** Input data follows **

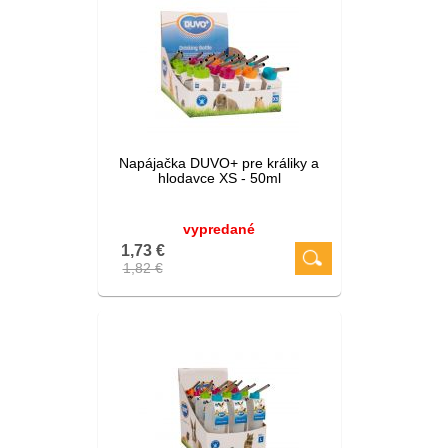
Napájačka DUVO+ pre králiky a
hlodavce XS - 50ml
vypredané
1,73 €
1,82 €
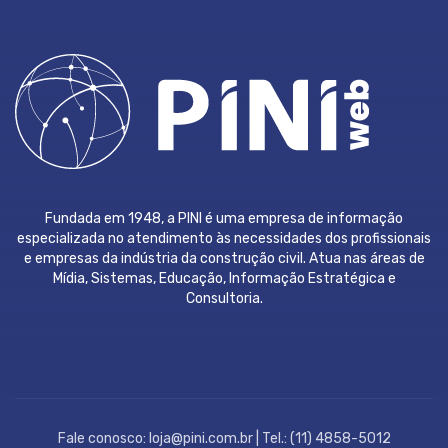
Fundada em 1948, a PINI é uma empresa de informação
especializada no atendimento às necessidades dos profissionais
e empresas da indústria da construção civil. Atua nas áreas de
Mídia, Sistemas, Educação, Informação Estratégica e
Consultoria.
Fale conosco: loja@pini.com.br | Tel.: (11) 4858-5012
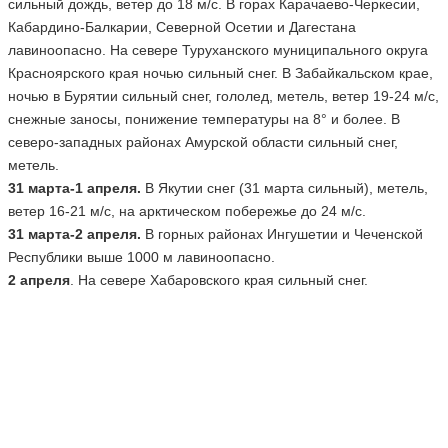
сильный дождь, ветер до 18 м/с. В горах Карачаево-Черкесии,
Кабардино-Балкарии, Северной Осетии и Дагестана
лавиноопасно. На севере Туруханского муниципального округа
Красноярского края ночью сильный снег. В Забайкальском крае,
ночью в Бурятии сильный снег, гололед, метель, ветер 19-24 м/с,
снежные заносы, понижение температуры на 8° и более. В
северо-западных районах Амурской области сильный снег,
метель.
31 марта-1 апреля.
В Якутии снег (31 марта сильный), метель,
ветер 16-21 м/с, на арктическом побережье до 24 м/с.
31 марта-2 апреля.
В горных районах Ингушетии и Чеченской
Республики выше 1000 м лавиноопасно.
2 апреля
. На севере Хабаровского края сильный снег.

** End of Input data **
** Input data follows **

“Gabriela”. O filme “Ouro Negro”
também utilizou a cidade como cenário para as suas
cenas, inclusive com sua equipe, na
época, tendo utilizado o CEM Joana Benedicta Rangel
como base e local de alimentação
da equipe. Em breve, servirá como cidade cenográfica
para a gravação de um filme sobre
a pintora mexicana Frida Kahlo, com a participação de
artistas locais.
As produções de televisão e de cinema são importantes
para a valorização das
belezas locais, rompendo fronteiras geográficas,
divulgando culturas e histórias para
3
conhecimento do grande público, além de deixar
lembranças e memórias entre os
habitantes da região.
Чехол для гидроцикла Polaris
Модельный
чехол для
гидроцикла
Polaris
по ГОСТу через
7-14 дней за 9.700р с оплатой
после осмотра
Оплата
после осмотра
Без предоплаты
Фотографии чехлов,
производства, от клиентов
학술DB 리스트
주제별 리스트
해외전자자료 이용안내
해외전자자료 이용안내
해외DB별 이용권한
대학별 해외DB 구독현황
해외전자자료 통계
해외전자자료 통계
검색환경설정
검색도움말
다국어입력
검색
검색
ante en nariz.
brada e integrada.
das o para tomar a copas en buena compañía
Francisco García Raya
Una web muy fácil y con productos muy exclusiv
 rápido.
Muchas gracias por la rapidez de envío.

** End of Input data **
** Input data follows **

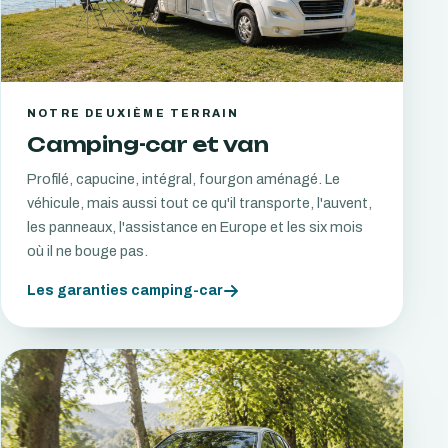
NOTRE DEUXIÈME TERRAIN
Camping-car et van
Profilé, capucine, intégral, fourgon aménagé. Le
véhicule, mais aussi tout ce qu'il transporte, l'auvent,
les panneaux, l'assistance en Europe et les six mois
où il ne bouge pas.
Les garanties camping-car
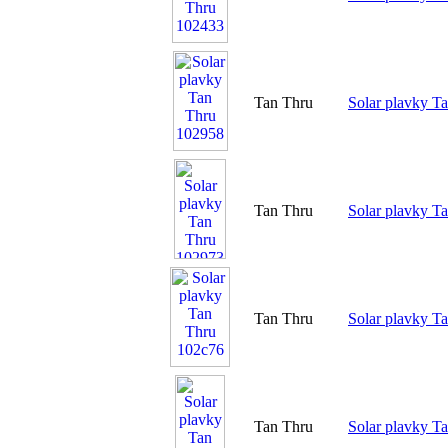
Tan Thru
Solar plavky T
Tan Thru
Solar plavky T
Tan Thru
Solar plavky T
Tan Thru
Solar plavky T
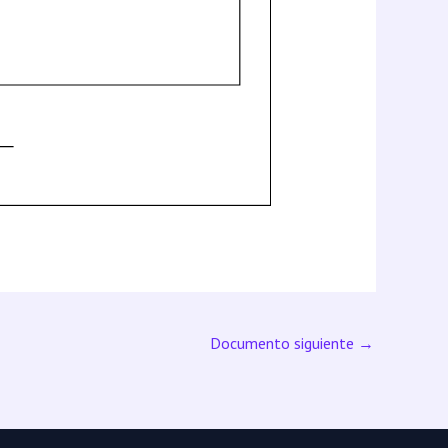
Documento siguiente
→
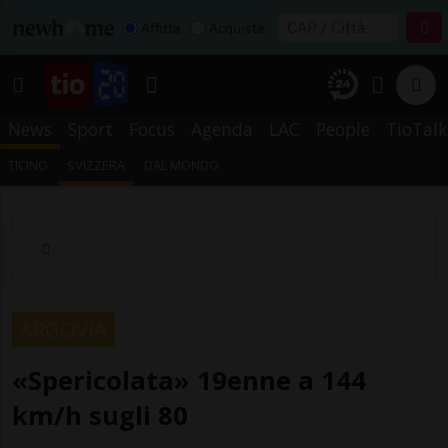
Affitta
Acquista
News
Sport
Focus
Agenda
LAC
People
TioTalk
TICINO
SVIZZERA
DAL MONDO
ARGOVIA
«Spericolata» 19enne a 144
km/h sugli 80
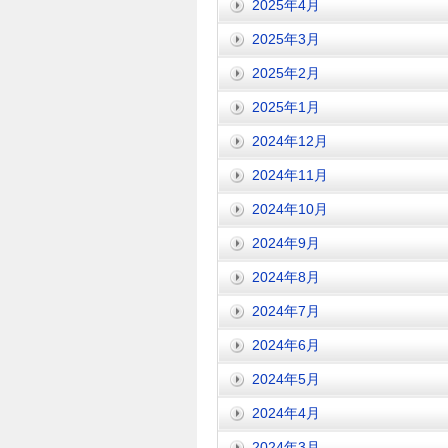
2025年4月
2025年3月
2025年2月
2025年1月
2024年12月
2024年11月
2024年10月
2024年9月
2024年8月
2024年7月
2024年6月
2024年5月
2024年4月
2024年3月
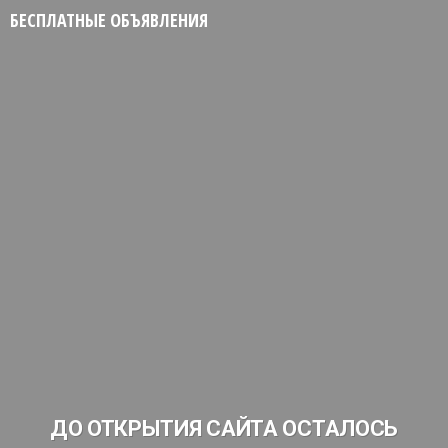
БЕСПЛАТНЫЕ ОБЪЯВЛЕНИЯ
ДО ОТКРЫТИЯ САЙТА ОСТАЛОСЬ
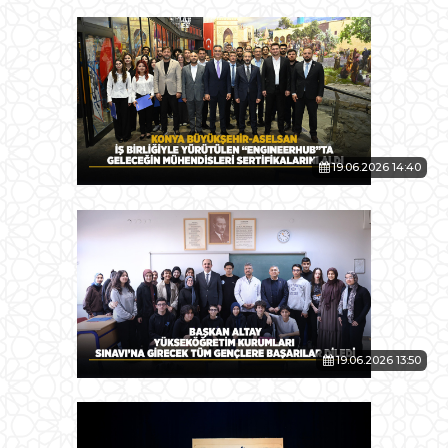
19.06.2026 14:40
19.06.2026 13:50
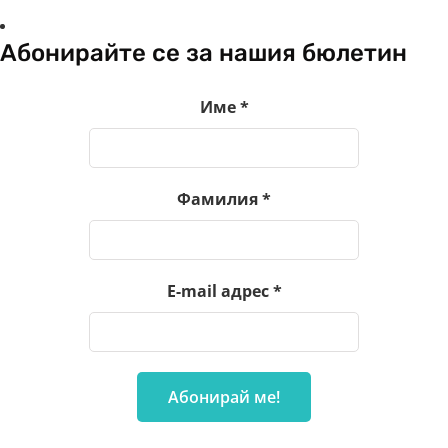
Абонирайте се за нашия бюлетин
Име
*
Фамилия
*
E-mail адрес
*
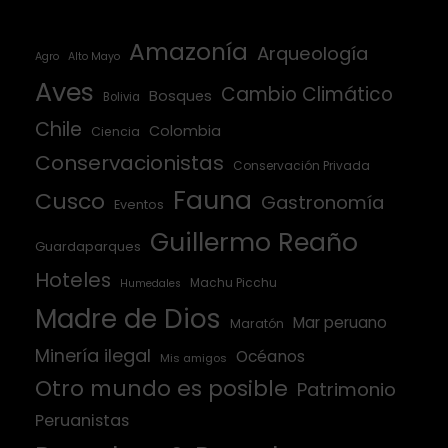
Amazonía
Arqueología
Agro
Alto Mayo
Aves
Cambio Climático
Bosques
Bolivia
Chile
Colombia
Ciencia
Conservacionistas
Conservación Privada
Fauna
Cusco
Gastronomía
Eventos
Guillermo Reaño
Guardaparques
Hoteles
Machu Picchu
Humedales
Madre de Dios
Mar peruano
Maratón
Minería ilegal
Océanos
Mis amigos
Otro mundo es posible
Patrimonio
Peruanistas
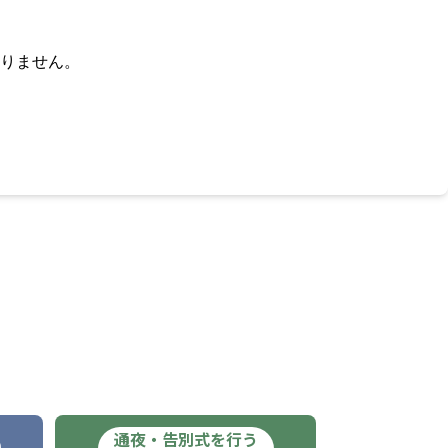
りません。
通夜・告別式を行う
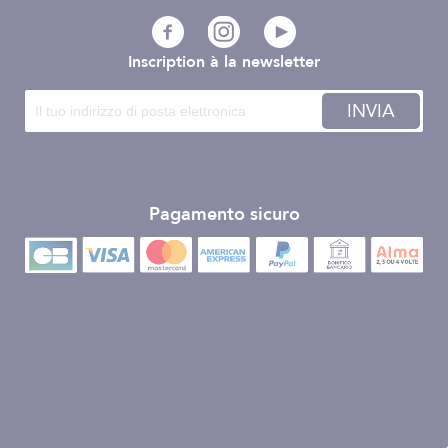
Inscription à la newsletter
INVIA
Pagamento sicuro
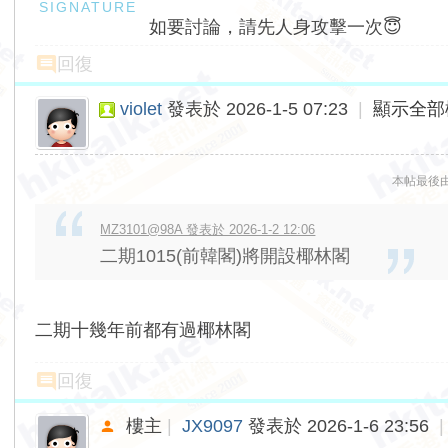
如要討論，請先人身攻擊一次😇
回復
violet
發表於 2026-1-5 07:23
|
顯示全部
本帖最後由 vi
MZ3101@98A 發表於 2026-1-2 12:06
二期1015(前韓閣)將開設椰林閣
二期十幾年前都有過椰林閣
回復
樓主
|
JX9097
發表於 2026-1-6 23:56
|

** End of Input data **

What is expected ▸ Retype, in the same exact form, the lines of the material above from the line holding "Красноярского края ночью" through the line holding "края сильный снег.".

Exercise output ▸
Красноярского края ночью сильный снег. В Забайкальском крае,
ночью в Бурятии сильный снег, гололед, метель, ветер 19-24 м/с,
снежные заносы, понижение температуры на 8° и более. В
северо-западных районах Амурской области сильный снег,
метель.
31 марта-1 апреля.
В Якутии снег (31 марта сильный), метель,
ветер 16-21 м/с, на арктическом побережье до 24 м/с.
31 марта-2 апреля.
В горных районах Ингушетии и Чеченской
Республики выше 1000 м лавиноопасно.
2 апреля
. На севере Хабаровского края сильный снег.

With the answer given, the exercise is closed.